Duygusal ifade açısından da Bellini’nin monoton olduğu yolunda eleştiriler sıklıkla yapılmıştır. Melankoli uzmanı, eriyip giden, hüzünlü melodilerin uzmanı ününü almıştı. Wagner ona “Nazik Sicilyalı” diyordu. Bu yanlıştır. Bellini’de gerçekten çok güçlü bir hüznün gerilimi vardır. Aynı zamanda coşkulu veya savaşvari tonlarda da aynı derecede ifadelidir.
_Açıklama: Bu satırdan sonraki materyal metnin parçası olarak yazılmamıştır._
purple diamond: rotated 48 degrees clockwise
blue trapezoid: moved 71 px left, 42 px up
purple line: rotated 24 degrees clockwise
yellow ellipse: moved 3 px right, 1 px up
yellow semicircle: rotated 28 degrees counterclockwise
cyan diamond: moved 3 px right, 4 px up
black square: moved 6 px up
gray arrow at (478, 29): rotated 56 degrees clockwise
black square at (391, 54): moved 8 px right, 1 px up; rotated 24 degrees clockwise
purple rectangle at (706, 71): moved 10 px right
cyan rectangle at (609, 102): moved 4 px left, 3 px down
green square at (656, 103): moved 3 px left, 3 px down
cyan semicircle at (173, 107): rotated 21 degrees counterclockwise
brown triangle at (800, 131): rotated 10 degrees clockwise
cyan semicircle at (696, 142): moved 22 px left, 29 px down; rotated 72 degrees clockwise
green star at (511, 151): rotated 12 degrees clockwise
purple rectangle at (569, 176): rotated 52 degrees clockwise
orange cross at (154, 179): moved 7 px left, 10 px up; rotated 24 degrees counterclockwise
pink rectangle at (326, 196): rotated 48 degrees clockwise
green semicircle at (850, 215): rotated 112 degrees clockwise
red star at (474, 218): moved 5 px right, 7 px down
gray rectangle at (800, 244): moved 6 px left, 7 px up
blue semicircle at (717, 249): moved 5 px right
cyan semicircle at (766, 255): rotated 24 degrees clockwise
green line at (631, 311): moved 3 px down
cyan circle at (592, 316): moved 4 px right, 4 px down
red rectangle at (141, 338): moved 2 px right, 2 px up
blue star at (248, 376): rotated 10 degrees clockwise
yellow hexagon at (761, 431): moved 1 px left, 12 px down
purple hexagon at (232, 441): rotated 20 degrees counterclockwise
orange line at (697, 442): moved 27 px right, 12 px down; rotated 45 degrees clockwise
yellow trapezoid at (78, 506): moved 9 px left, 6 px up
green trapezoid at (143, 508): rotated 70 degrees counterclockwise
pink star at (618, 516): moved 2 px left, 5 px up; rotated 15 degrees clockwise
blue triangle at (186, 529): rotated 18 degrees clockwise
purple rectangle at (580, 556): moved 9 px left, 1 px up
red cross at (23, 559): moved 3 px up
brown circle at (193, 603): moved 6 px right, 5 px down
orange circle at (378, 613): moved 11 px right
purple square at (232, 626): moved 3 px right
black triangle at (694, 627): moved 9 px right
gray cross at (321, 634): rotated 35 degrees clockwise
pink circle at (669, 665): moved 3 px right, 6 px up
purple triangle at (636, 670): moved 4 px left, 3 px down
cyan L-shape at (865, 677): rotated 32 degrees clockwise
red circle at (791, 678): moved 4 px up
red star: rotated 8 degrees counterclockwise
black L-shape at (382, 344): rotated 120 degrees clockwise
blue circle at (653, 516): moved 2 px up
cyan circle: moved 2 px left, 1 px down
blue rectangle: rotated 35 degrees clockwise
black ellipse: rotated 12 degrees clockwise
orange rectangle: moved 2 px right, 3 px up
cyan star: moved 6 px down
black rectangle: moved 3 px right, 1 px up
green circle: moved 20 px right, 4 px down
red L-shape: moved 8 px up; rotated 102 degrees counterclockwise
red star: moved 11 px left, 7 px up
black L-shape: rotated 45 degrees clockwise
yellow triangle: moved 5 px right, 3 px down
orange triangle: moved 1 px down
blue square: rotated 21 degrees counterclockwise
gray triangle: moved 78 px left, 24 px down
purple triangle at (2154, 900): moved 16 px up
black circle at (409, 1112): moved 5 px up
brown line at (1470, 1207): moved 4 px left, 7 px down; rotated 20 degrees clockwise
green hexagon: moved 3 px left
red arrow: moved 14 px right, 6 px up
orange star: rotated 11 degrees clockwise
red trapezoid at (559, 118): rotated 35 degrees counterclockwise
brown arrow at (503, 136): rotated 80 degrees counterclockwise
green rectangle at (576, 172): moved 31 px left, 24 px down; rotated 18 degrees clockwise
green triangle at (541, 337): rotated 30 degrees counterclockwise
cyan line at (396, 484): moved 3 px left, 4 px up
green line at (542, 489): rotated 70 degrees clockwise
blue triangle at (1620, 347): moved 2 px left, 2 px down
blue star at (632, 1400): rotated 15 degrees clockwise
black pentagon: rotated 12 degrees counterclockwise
I Capuleti e i Montecchi, kuşkusuz önemli bir eserdir. Bellini eser bestelendiğinde kariyerinin ortasındaydı. Il Pirata ve La Straniera gibi heyecan verici ilk operalarını geride bırakmış, La Sonnambula, Norma ve I Puritani gibi baş yapıtlarını ise henüz bestelememişti. Her ne kadar bu operada La Sonnambula veya Norma’nın (özellikle finalinin) taşan zirveleri veya Beatrice di Tenda ve I Puritani’nin etkileyici koral melodileri yoksa da ayrıca ‘Casta Diva’ (Norma) veya ‘A te, o cara’nın (I Puritani) doğaüstü melodilerine rastlamasak da, bu başyapıtlarda hayranlık yaratacak özellikler I Capuleti e i Montecchi’de de kendisini belli eder. I Capuleti e i Montecchi, stil açısından yüksek bir seviyededir.